| Your instructions |
Across all the entries, how many lines hold "week"? Answer with that number and nothing else.
-------- Input records --------
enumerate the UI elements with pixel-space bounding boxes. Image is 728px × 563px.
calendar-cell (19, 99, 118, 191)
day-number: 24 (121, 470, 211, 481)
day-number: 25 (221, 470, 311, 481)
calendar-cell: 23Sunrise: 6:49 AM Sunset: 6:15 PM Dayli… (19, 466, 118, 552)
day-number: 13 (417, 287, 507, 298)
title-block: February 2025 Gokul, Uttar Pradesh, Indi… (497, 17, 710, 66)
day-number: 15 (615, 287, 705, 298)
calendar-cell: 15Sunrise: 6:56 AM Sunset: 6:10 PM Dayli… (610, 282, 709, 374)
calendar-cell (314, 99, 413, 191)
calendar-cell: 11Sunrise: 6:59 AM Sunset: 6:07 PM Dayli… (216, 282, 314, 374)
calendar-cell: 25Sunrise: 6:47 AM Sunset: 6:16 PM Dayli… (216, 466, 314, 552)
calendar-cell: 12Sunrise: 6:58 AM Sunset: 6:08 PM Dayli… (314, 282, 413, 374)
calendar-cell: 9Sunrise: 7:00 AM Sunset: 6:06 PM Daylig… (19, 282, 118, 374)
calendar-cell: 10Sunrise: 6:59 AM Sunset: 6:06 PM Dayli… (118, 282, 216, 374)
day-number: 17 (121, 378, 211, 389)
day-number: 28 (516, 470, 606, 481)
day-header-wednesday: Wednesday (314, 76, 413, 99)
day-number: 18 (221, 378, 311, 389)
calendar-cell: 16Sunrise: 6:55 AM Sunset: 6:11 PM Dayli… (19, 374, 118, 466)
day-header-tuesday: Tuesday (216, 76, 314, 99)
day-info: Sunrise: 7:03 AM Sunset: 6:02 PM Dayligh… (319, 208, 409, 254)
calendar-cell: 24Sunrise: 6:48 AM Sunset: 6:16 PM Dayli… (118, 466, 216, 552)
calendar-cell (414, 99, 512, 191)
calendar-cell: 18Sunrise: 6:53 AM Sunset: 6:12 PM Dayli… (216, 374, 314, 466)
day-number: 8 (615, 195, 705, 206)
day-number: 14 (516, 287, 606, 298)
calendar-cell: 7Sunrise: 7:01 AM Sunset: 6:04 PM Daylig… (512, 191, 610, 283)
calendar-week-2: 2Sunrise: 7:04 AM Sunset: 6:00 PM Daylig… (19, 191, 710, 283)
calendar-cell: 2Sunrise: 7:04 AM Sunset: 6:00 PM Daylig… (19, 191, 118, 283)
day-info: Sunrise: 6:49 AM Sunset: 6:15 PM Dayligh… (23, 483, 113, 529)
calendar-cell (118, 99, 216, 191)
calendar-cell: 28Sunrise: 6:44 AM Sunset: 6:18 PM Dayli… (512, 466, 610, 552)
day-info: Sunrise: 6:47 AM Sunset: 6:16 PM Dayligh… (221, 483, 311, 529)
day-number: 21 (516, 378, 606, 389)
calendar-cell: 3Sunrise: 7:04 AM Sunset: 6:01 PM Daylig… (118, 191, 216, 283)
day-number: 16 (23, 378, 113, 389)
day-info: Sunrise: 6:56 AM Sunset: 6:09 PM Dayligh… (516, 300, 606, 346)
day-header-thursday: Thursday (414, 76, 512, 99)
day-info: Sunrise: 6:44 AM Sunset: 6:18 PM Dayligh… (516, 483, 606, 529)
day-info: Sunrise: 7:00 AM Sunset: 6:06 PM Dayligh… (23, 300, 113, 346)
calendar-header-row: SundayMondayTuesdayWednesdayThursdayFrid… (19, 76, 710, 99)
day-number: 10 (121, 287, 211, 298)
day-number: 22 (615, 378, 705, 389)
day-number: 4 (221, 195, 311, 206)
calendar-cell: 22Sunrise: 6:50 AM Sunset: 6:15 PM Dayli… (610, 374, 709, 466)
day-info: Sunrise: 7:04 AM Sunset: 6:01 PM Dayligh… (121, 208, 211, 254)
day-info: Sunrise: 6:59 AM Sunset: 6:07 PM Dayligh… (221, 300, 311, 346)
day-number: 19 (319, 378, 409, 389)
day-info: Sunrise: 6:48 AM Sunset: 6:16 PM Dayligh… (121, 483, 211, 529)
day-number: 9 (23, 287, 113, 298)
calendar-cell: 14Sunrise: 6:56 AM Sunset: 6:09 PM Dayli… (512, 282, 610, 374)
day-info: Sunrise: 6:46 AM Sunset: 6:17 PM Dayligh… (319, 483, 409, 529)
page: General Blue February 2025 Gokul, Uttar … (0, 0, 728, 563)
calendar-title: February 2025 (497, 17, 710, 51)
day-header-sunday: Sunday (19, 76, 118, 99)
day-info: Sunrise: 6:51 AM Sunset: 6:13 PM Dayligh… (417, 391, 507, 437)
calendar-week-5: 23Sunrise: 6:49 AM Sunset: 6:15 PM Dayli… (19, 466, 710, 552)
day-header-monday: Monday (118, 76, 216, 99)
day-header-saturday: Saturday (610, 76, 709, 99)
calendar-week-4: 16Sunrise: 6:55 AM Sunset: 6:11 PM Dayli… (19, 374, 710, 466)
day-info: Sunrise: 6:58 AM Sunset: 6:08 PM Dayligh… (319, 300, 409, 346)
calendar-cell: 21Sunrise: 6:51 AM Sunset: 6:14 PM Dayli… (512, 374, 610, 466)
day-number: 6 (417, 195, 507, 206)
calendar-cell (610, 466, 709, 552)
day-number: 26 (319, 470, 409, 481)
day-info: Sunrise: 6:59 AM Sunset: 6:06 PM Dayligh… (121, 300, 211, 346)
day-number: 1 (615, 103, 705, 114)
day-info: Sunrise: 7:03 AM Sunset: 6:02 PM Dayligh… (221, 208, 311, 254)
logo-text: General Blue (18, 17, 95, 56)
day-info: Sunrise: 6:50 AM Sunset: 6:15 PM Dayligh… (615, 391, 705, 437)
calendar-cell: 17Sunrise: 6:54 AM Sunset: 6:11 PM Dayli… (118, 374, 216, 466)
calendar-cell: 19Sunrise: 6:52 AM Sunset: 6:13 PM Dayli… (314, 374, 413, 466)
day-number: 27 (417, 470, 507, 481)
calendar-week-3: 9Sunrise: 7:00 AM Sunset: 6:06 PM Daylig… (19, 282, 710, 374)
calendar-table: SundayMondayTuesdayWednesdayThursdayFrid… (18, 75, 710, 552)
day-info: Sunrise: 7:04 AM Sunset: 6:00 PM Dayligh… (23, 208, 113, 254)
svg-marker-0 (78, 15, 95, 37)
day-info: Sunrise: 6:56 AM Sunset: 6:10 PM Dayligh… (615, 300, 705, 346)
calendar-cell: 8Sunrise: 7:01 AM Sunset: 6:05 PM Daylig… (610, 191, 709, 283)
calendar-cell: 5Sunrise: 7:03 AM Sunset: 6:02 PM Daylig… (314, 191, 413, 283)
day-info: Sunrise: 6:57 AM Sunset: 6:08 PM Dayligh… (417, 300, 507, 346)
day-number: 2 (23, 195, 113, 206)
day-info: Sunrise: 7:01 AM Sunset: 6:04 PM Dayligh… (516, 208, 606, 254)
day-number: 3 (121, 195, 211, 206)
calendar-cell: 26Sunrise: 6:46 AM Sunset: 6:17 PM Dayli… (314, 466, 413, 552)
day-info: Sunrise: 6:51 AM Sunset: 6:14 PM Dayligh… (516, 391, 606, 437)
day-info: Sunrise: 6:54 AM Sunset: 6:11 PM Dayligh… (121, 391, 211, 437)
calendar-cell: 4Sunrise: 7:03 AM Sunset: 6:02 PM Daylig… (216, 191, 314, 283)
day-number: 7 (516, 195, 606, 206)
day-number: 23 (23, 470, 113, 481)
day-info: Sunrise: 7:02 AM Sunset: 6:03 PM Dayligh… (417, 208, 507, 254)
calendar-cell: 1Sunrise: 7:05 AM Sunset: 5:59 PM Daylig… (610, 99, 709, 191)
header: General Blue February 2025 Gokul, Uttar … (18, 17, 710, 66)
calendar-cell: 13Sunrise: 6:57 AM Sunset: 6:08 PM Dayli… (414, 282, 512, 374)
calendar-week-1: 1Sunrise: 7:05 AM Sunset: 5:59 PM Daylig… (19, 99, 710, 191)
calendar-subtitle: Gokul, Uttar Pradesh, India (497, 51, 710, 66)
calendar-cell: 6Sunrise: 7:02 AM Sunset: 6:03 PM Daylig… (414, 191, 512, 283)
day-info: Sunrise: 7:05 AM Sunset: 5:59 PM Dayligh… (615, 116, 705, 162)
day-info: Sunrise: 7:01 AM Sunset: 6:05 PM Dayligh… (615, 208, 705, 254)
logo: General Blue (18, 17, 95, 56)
--------
| Answer box |
5